◆ ACTIVITY ◆
For the listing below, report all lines that hold the word "医用防护服检测设备".

◆ DATA FOR PROCESSING ◆
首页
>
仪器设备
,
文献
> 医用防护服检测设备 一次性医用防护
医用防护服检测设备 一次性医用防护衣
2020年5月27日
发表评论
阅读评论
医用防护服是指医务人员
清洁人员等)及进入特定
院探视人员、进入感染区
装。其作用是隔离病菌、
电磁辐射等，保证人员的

◆ RESPONSE TO THIS TASK ◆
> 医用防护服检测设备 一次性医用防护
医用防护服检测设备 一次性医用防护衣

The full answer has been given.